Comment 13 for bug 7906

Revision history for this message
Debian Bug Importer (debzilla) wrote :

Message-ID: <20030904190238.GB6837@crystal>
Date: Thu, 4 Sep 2003 15:02:38 -0400
From: "H. S. Teoh" <email address hidden>
To: <email address hidden>, <email address hidden>, <email address hidden>
Subject: Identical bugs

merge 181378 206470
thanks

These bugs appear to be the same (see latest messages in #181378).

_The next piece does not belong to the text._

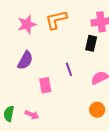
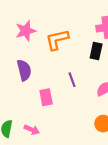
orange L-shape: (56, 20) -> (57, 40), moved
purple semicircle: (25, 60) -> (24, 70), turned -42

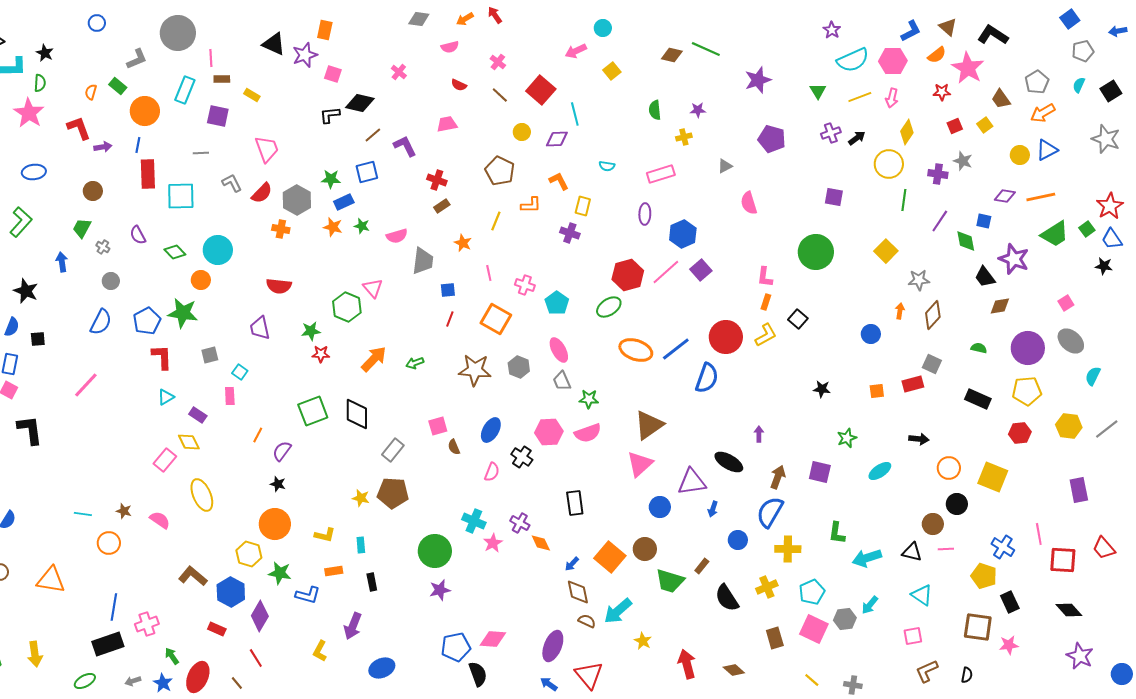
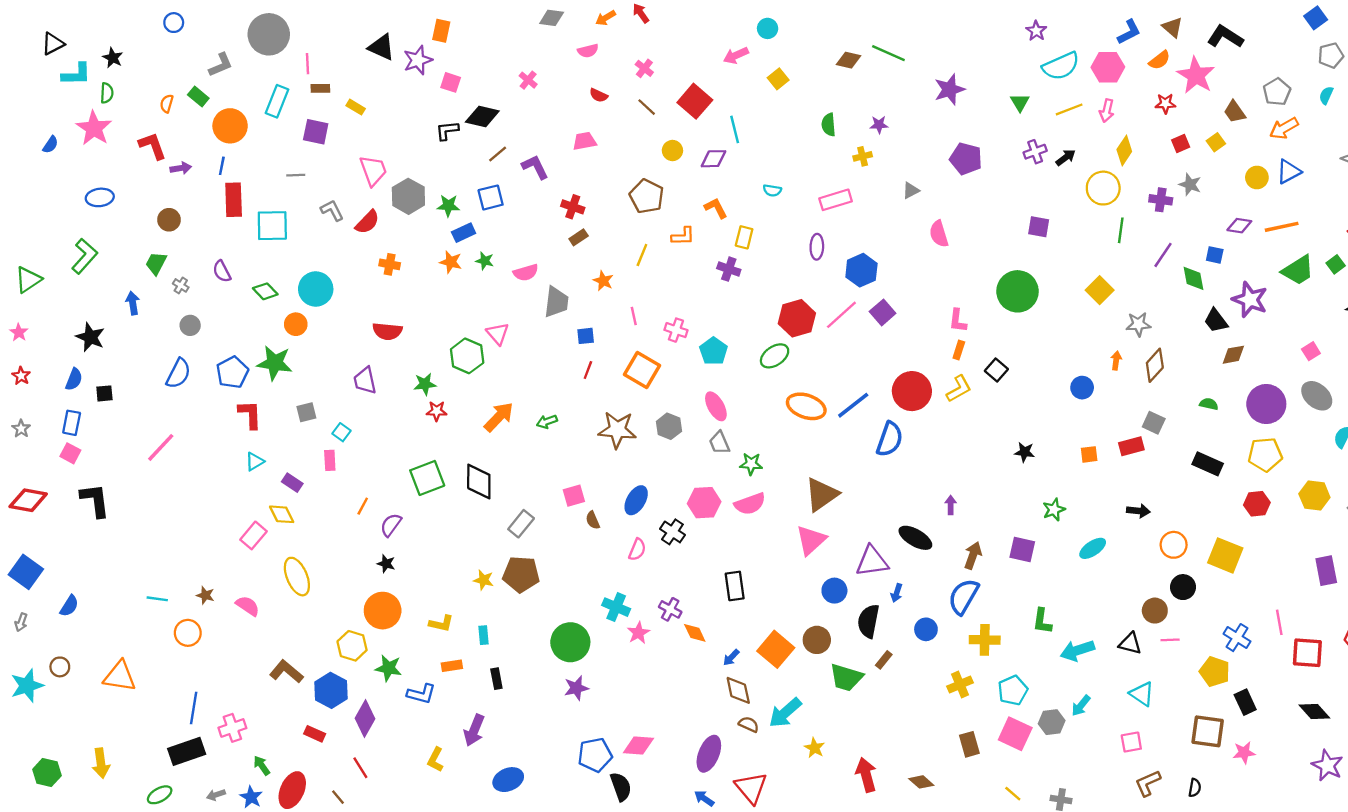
gray hexagon: (297, 200) -> (408, 196), moved
black semicircle: (727, 598) -> (868, 621), moved, turned 44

As for the bugs themselves, could it be that the problem is caused by grep
localizing every input character, as opposed to localizing the regex and
then matching the resulting bytes? I haven't looked at the code to be
sure, but this is what immediately came to mind when I read about the
LC_CTYPE=C speed difference.

Translating every input character would, indeed, slow things down a lot. A
better alternative would be to localize the regex, match on a byte-by-byte
basis, and then localize the output only if it matches. However, this may
have pathological problems if multiple representations of the same
character are possible (e.g. Unicode combining diacritics vs. precomposed
characters). I'm not sure what the solution would be in this case.

T

--
If you look at a thing nine hundred and ninety-nine times, you are perfectly
safe; if you look at it the thousandth time, you are in frightful danger of
seeing it for the first time. -- G. K. Chesterton